L’agence Interfax a annoncé mercredi soir que la justice belge avait adressé une circulaire à la quasi-totalité des grandes banques et à toutes les représentations, ONG et médias russes. La liste comprend notamment le diocèse de Bruxelles et celui de Belgique de l’Eglise orthodoxe russe.

Le ministre russe du Développement économique, Alexeï Oulioukaïev, a déclaré que cette saisie était illégale et que Moscou ferait appel de la décision. Il a fait remarquer que la Russie excluait toute éventualité de paiements dans le cadre de l’affaire Ioukos. Les actifs saisis ne sont pas importants, mais « le fait même est, bien entendu, très désagréable ».

Situation sans issue ?

Les juristes sont partagés sur un éventuel recouvrement judiciaire par le biais de saisie de comptes et biens russes à l’étranger. Artour Zourabian, directeur des pratiques de litiges internationaux et d’arbitrage de la société judiciaire Art De Lux, estime que la situation « est pratiquement sans issue ». Selon lui, les biens publics russes liés à la réalisation par la Russie de ses fonctions publiques et juridiques – notamment les locaux de représentations et de consulats – ne peuvent pas faire l’objet d’une saisie car ils bénéficient de l’immunité diplomatique. Par conséquent, les autorités de Belgique et de France (et d’autres pays qui viendront éventuellement allonger cette liste) doivent trouver une propriété de l’Etat russe n’ayant pas de rapport avec ces fonctions, ce qui est loin d’être chose facile, a-t-il souligné.

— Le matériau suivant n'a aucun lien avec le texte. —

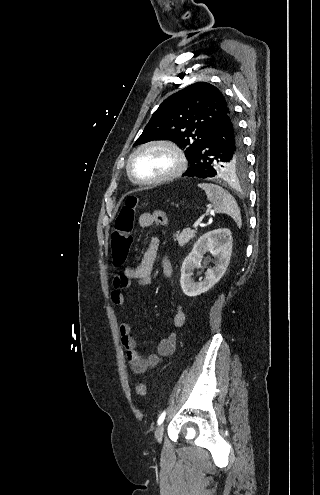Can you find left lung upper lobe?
Wrapping results in <instances>:
<instances>
[{
    "label": "left lung upper lobe",
    "mask_w": 320,
    "mask_h": 495,
    "mask_svg": "<svg viewBox=\"0 0 320 495\" xmlns=\"http://www.w3.org/2000/svg\"><path fill=\"white\" fill-rule=\"evenodd\" d=\"M231 112V106L217 87L207 82L191 84L161 103L134 146L152 140H170L185 148L186 158L190 161L215 125ZM225 154L220 153L223 159L214 164L218 177H228L244 170L242 143L236 154L228 157Z\"/></svg>",
    "instance_id": "obj_1"
}]
</instances>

Alexandre Aroutiounov, chef du collège d’avocats de Moscou Aroutiounov et partenaires, a un autre point de vue. La situation est regrettable et il se peut que la Russie soit obligée de rembourser la somme, a-t-il indiqué à RBTH. Selon lui, il est possible de voir se répéter la situation liée à la société suisse Noga qui s’est livrée à une chasse aux actifs de l’État russe à l’étranger pendant plusieurs années.

Signal politique de l’UE ?

Selon d’autres experts, ces saisies constituent avant tout un signal politique lancé par l’UE à Moscou. Le fait que les huissiers aient adressé leur demande aux représentations de médias, aux organisations à but non lucratif et même à l’Eglise orthodoxe russe « qui juridiquement n’est pas liée à la Russie » prouve que « pour le moment, c’est une démarche politique et non juridique, a poursuivi Artour Zourabian. L’Union européenne fait ainsi comprendre (à la Russie) qu’il est nécessaire de réfléchir à l’exécution de cette décision (de la Cour de La Haye) et de celle de la Cour européenne des droits de l’homme… ».

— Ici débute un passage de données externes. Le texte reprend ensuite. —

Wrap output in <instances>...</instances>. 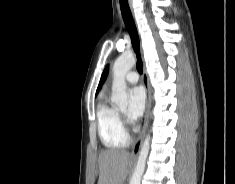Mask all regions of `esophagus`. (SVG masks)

En effet, parallèlement au verdict de la Cour d’arbitrage, la Cour européenne des droits de l’homme (CEDH) a décidé l’année dernière que Moscou devait verser 1,9 milliard d’euros aux actionnaires de Ioukos. Comme dans le cas de la Cour de La Haye, Moscou a rejeté le verdict de la CEDH. Lorsque l’information sur la saisie des biens russes en Belgique a paru mercredi soir, les médias ont annoncé, citant la décision de la justice belge, la réticence de la Russie à exécuter la décision de la Cour de Strasbourg. Mais le lendemain, la CEDH a affirmé qu’il n’y avait aucun lien direct entre la condamnation de la Russie et la décision des autorités belges.

Andreï Bouchouïev, l’un des sept juges de la CEDH qui ont présidé les séances sur l’affaire Ioukos, a expliqué à RBTH qu’il lui était difficile de préciser pourquoi il était fait référence à la CEDH dans cette situation. Dans le même temps, a-t-il ajouté, « il est évident aujourd’hui que les décisions des tribunaux internationaux sur l’affaire Ioukos sont très contradictoires, voire inconciliables sur nombre de questions ».